Delphi's spreuk
Mhaen Atan.
Op een ontgroeningsfeest.
Welk een landstreek ligt in 't midden, als ge om de aarde een treklijn spant,
Even ver van Thule's kusten als van 't blakend Oosterstrand?
Waar voor d' ademtocht van 't Noorden nimmer beek of bron verglaast,
Noch de wind, met vuur bezwangerd, 't dwarlend stof tot wolken blaast?
't Is 't bezield verblijf der Muzen, 't vaderland der Poëzie!
Zacht en mild is dáár de hemel, 't koeltje trilt er melodie;
En wanneer dáár neev'len drijven aan de schaars omwolkte lucht,
Is 't een wolk van Hymnewalmen, aan dit zangrig oord ontvlucht.
Trotsch op Phebus' lauwerblaren, die hij schudde van zijn top,
Toen Pindaar het hoofd gekroond werd, rijst Parnassus' kruin daar op;
Tegen 't klimmen van zijn heuv'len, die zich kruisen onderling,
Heft zich Delphi met haar tempel in een halfgevormden kring;
Zie hoe blinken nok en gevel, zilverblank als 't schuim der zee,
Dat Najaden op doen spatten, als zij duiklen op de reê!
Wie aanschouwt dien gloed, die glansen, als de zon in zee verdrinkt,
En het gloeiend avondpurper tegen 't Parisch marmer blinkt?
Wie Apollo's rijzig standbeeld, hoe zijn koker vonkt van goud,
Als de God van 't hoogst des Hemels derwaarts 't oog geslagen houdt?
Groen van lauwren is de driestal, waar Hij 't volk zijn raad verkondt,
En de toekomst drijft in neev'len onder d'achtbren zetel rond.
Hoorbre stilte lokt tot eerbied en den geest tot mijmring uit,
Maar de kern van Hellas' wijsheid spreekt van zuil en wanden luid:
Driewerf heil (dit staat in schrift er) wie in zelfbeschouwing leeft!
Driewerf heil, wie rein van inborst perk noch maat te buiten streeft!
Wijk begoochling! dweep niet verder! 't is gevallen, 't heiligdom,
Maar hier blinkt opnieuw verrezen, de ongeschonden spreuk weerom.
Stof niet langer, grijze aloudheid! dat haar zin U heilig was;
Wij, wij dragen ze op de borsten, wij, wij sneden ze uit op 't glas!

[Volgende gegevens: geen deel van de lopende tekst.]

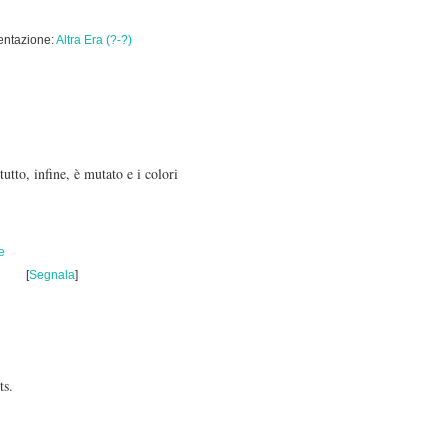
entazione:
Altra Era (?-?)
utto, infine, è mutato e i colori
e
[
Segnala
]
ts.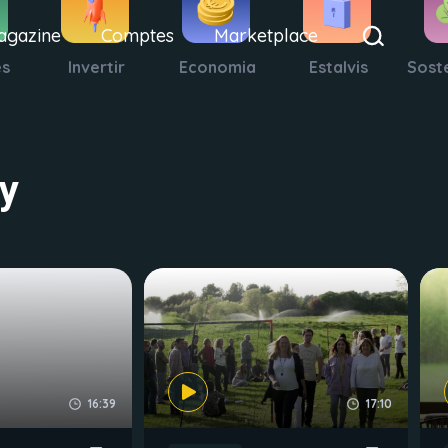
agazine
Comptes
Marketplace
es
Invertir
Economia
Estalvis
Soste
y
16:39
17:10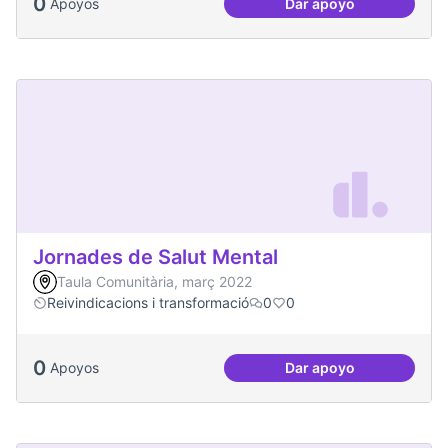
0
Apoyos
Dar apoyo
Passejades partici
Jornades de Salut Mental
Taula Comunitària, març 2022
Reivindicacions i transformació
0
0
0
Apoyos
Dar apoyo
Jornades de Salut 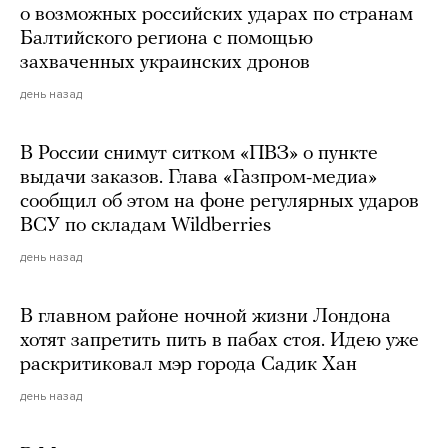
о возможных российских ударах по странам
Балтийского региона с помощью
захваченных украинских дронов
день назад
В России снимут ситком «ПВЗ» о пункте
выдачи заказов. Глава «Газпром-медиа»
сообщил об этом на фоне регулярных ударов
ВСУ по складам Wildberries
день назад
В главном районе ночной жизни Лондона
хотят запретить пить в пабах стоя. Идею уже
раскритиковал мэр города Садик Хан
день назад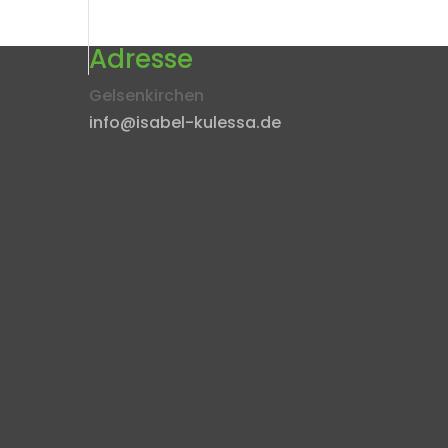
Adresse
Gelsenkirchen
info@isabel-kulessa.de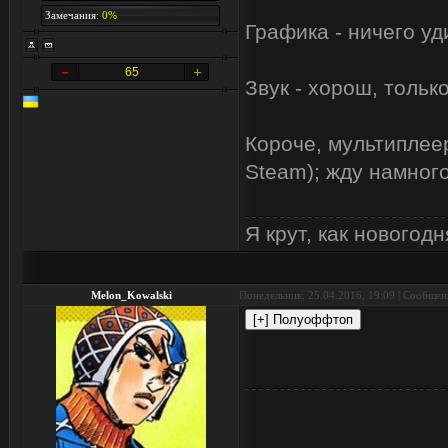
Замечания:
0%
Графика - ничего уд
65
Звук - хорош, тольк
Короче, мультиплеер
Steam); жду намног
Я крут, как новогодн
Melon_Kowalski
Понедельник, 25.04.2016, 19:09 | Сообще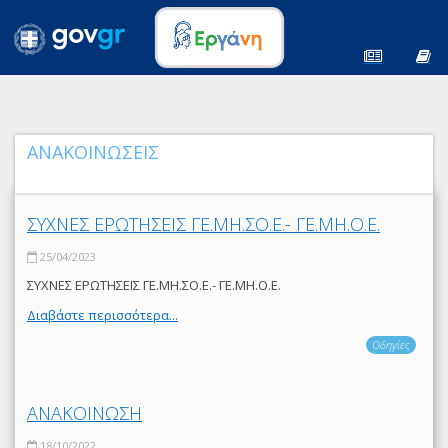
ΑΝΑΚΟΙΝΩΣΕΙΣ
ΣΥΧΝΕΣ ΕΡΩΤΗΣΕΙΣ ΓΕ.ΜΗ.ΣΟ.Ε.- ΓΕ.ΜΗ.Ο.Ε.
25/04/2023
ΣΥΧΝΕΣ ΕΡΩΤΗΣΕΙΣ ΓΕ.ΜΗ.ΣΟ.Ε.- ΓΕ.ΜΗ.Ο.Ε.
Διαβάστε περισσότερα...
Οδηγίες
ΑΝΑΚΟΙΝΩΣΗ
18/10/2022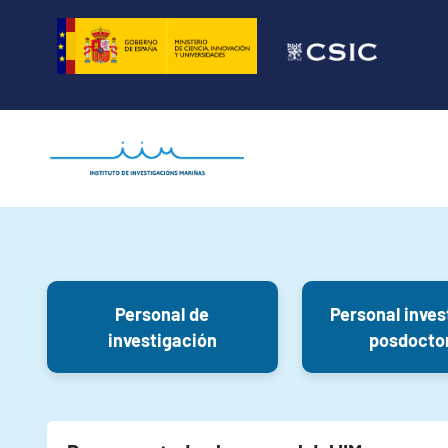
Saltar
al
contenido
Personal de
Personal inves
investigación
posdocto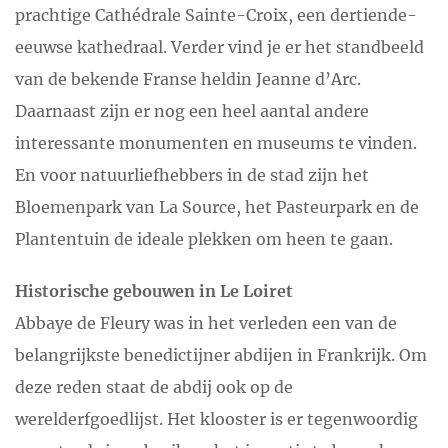
prachtige Cathédrale Sainte-Croix, een dertiende-
eeuwse kathedraal. Verder vind je er het standbeeld
van de bekende Franse heldin Jeanne d’Arc.
Daarnaast zijn er nog een heel aantal andere
interessante monumenten en museums te vinden.
En voor natuurliefhebbers in de stad zijn het
Bloemenpark van La Source, het Pasteurpark en de
Plantentuin de ideale plekken om heen te gaan.
Historische gebouwen in Le Loiret
Abbaye de Fleury was in het verleden een van de
belangrijkste benedictijner abdijen in Frankrijk. Om
deze reden staat de abdij ook op de
werelderfgoedlijst. Het klooster is er tegenwoordig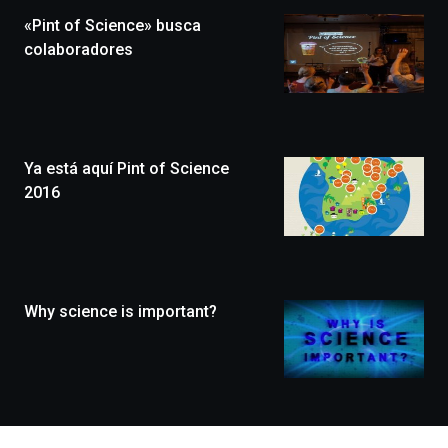
la
«Pint of Science» busca
novena
edición
colaboradores
de
Bilbo
Zientzia
Plaza
(BZP),
Ya está aquí Pint of Science
un
festival
2016
que
llenará
la
ciudad
de
monólogos,
Why science is important?
exposiciones,
conferencias,
docufórums
y
espectáculos
de
ciencia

Molmend gruis zij Delphi's tempel: lied noch koorzang stijge er meer;
Hier geeft de Echo van 't verleden nog den zuivren nagalm weêr!
| |
Doch waartoe schuimt thans de beker, waar het vonklend vocht in spat?
'k Vind voor eike- en lauwerbladen hier klimop en wijngaardblad.
Hen, mijn Broeders! geldt de feestdronk, in wier borst de geestdrift woelt,
Die eens ieders borst doortintelt, wie zich 't eerst student gevoelt!
Ja, tot hen wordt thans de beker met den broedernaam gericht,
Want de schors ontviel hun leden, en hun menschheid schoot in 't licht! -
Even als aan d' ongewijden, die tot Delphi's godspraak kwam,
't Sprenklen van Castaalje's bronnat alle onreine smet ontnam,
Zóó hebt Gij, die hier als Priesters 't heilig koor beveiligd houdt,
Hen van smetten rein gewasschen en gelouterd zijn ze als 't goud!
Daal thans, Phebus! van Uw zetel en bestraal hen met uw gunst!
Doe hen tintlen van uw geestdrift en het heilig vuur der kunst!
Wen ze, Ausoonje's luchtstreek aadmend, Maro's godspraak openslaan,
Of aan Troje's verre kusten met Homeer ten krijgsdans gaan!
Bacchus! stem hun hart tot vreugde! reeds, reeds klinkt hun feestlied mee:
Kom dan Bacchus! o Lenaeus! op hun schaatrend Evoë!
Lonk hun minzaam lachend tegen, zwevende op uw wolkkales,
Io, Io Aphrodite! Io schoone mingodes!
Pallas, blank als 't glanzig wapen, als de krijgsspeer, die gij drilt!
Overschaâuw uw kweekelingen, als met vleuglen, met uw schild!
Leer hun Hellas' vroege wijsheid, leer hun haar verheven zin,
En vermeng, o schutgodesse! Delphi's heilge spreuk er in!